Dataset records:
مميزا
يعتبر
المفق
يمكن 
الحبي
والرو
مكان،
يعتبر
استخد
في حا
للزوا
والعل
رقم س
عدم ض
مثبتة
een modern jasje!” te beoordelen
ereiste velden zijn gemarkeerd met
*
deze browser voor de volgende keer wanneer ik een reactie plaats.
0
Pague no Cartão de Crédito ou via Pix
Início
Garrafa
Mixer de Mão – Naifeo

==

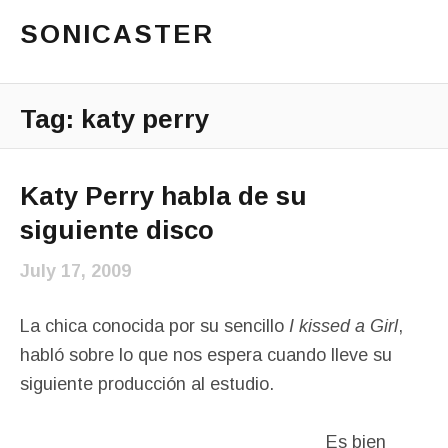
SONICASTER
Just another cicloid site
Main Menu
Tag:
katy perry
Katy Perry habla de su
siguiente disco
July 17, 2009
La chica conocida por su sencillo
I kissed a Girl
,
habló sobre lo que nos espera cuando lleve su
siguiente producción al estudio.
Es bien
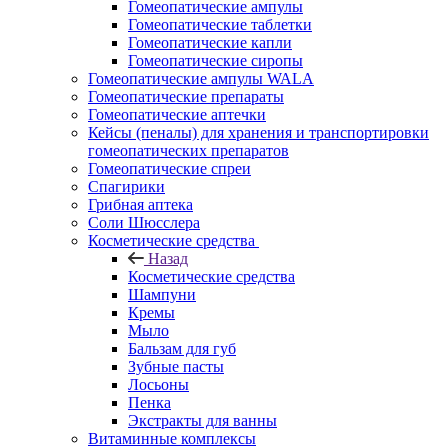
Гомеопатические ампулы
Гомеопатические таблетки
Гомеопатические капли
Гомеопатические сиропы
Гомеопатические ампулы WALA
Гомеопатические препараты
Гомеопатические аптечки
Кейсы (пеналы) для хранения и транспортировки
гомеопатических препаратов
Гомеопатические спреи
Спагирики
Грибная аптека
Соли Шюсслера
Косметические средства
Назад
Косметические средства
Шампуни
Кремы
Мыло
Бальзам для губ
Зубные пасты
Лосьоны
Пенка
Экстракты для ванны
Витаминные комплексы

* * *

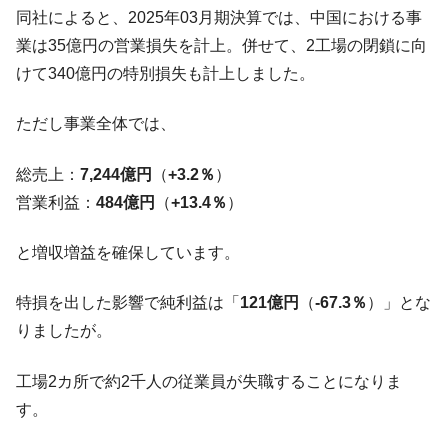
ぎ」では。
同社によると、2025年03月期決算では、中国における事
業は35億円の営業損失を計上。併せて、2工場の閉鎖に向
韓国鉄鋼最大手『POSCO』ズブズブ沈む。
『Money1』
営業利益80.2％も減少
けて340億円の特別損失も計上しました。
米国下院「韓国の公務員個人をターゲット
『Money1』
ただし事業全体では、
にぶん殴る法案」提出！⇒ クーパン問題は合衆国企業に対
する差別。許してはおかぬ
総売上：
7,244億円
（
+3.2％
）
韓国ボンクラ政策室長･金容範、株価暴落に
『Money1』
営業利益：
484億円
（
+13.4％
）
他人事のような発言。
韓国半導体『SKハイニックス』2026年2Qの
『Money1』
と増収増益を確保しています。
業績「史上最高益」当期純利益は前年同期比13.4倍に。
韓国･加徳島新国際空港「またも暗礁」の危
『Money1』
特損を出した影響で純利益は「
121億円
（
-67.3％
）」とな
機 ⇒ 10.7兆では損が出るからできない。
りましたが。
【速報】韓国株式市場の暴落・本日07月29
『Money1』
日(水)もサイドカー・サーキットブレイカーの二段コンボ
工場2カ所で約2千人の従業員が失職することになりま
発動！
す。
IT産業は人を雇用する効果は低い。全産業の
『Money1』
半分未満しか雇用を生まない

→ Aim of the task
Could you repeat exactly the lines above from the line with "米国下院「韓国の公務員個人をターゲット" up to and including the line with "半分未満しか雇用を生まない", and only those?

→ Solution to this exercise
米国下院「韓国の公務員個人をターゲット
『Money1』
ただし事業全体では、
にぶん殴る法案」提出！⇒ クーパン問題は合衆国企業に対
する差別。許してはおかぬ
総売上：
7,244億円
（
+3.2％
）
韓国ボンクラ政策室長･金容範、株価暴落に
『Money1』
営業利益：
484億円
（
+13.4％
）
他人事のような発言。
韓国半導体『SKハイニックス』2026年2Qの
『Money1』
と増収増益を確保しています。
業績「史上最高益」当期純利益は前年同期比13.4倍に。
韓国･加徳島新国際空港「またも暗礁」の危
『Money1』
特損を出した影響で純利益は「
121億円
（
-67.3％
）」とな
機 ⇒ 10.7兆では損が出るからできない。
りましたが。
【速報】韓国株式市場の暴落・本日07月29
『Money1』
日(水)もサイドカー・サーキットブレイカーの二段コンボ
工場2カ所で約2千人の従業員が失職することになりま
発動！
す。
IT産業は人を雇用する効果は低い。全産業の
『Money1』
半分未満しか雇用を生まない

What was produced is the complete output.